最近考証館に、原発避難の方々や福島在住者が来られることが増え、館内の解説をすると、「わかります」、「今まさに福島がそうです!」と相手の方の表情が変わっていくことがよくあります。同じ経験を共有できる、こんなに共感しあえるということに、はじめは嬉しくなってしまいましたが、それはとてつもなく哀しいことです。
相馬高校放送局は、ラジオや映像作品を作る活動を20年以上続けており、全国レベルの賞を数多く受賞してきました。原発事故以降は、その体験を映像やラジオ、演劇として制作しています。

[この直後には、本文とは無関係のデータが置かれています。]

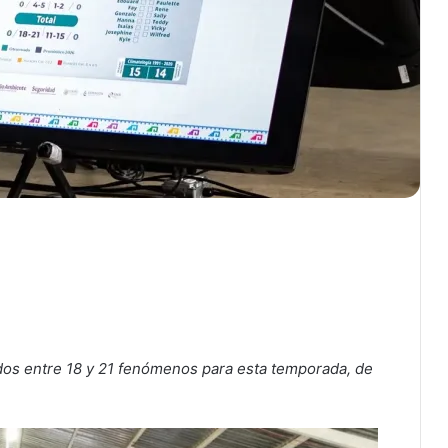
dos entre 18 y 21 fenómenos para esta temporada, de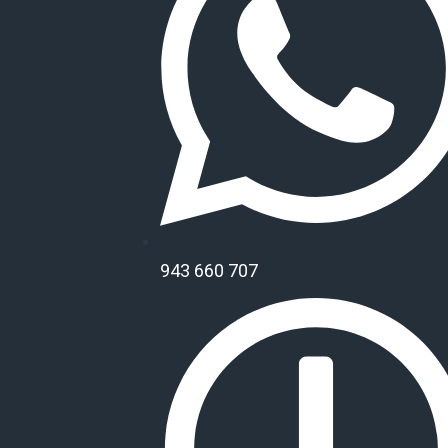
u
a
r
e
943 660 707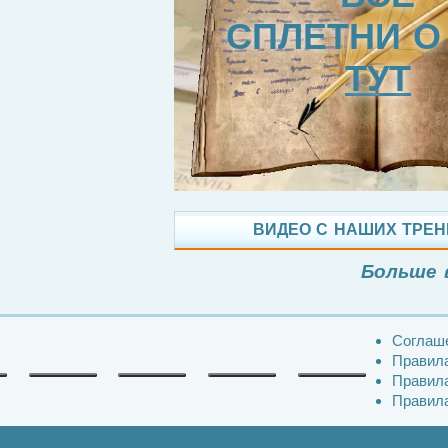
СПЛЕТНИ О
ТУТ
ВИДЕО С НАШИХ ТРЕ
Больше 
Соглаш
Правила
Правила
Правила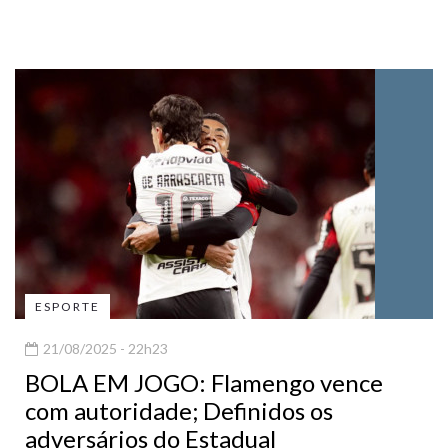
ESPORTE
21/08/2025 - 22h23
BOLA EM JOGO: Flamengo vence
com autoridade; Definidos os
adversários do Estadual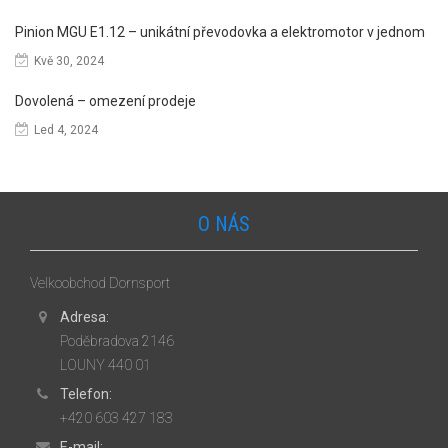
Pinion MGU E1.12 – unikátní převodovka a elektromotor v jednom
Kvě 30, 2024
Dovolená – omezení prodeje
Led 4, 2024
O NÁS
Velkoobchod Dornsport
Adresa:
Poděbradova 2146
LOUNY 440 01
Telefon:
+420 603 427 183
E-mail:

水俣には、熊本大学で紛争解決学を教えている、石原明子さんの企画した上映会のために来水しました。石原さんの尽力は大変なものだったと思いますが、事前の打ち合わせで、エコネットみなまたの大沢菜穂子さんと分担し案内することになりました。その時に石原さんから「高校生が結婚できるのか、子どもを産めるのか」という悩みを抱いていると聞きました。私にはとても語れないテーマだけれど、私が見て・感じてきた水俣を精一杯伝えることで応えたいと思いました。

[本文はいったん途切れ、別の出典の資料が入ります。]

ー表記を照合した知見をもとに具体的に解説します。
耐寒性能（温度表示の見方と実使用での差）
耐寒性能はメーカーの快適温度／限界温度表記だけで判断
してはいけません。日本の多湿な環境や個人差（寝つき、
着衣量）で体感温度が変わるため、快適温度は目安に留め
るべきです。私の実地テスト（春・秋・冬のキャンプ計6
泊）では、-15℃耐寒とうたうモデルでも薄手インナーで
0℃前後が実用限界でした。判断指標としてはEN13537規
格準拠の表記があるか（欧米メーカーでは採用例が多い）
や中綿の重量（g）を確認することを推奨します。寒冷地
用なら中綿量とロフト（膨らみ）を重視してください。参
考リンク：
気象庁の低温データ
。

そして4月5日、彼女たちと水俣駅で出会い、私と水俣の関わりを語り、フィールドに出た途端、足がすくみました。
最近口癖のように、「今の放射能汚染が起きてしまった状況下に居る自分たちは、昭和30年代に排水を放置されていた水俣と同じ」と伝えています。

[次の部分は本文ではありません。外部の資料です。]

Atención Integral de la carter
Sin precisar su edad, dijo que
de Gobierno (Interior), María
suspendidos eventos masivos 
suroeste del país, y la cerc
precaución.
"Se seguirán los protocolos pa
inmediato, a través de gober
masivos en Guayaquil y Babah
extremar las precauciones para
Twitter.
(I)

私たちは今、水俣病事件の歴史を振り返り、「なぜあの時に排水を止められなかったのか」「なぜあの漁民たちの、患者たちの訴えに耳を傾けなかったのか」と言います。
しかし、当時と今とでは何も変わっていないのです。
相思社で患者の人たちの思いとともに、二度と繰り返さないでと願い伝え続けてきたことが、それ以上に大きなことが、現在進行形で起き続けている。
それを前に、彼女たちと共に水俣を歩き、事件を追っていくことは、彼女たちと福島の未来を追っていくように感じられ、それを伝えることで彼女たちに苦しみや負担を強いるのではと躊躇し、それでも事実を伝えねばと思い言葉を紡ぐ、葛藤の中での案内でした。
終了後、車の助手席にいた鈴木さんに胸の内を話しました。そして後日顧問の渡部さんと交わしたメールにはっとしました。
「目の前の現実から目をそらしては、“未来”を思い描けるはずもなく、偽りの“未来”にはまた原発事故と相似形の悲惨な未来が待っている。ニッポンの“嘘”を見て、その思いを強くしている。」
これからも水俣を、伝え続けます。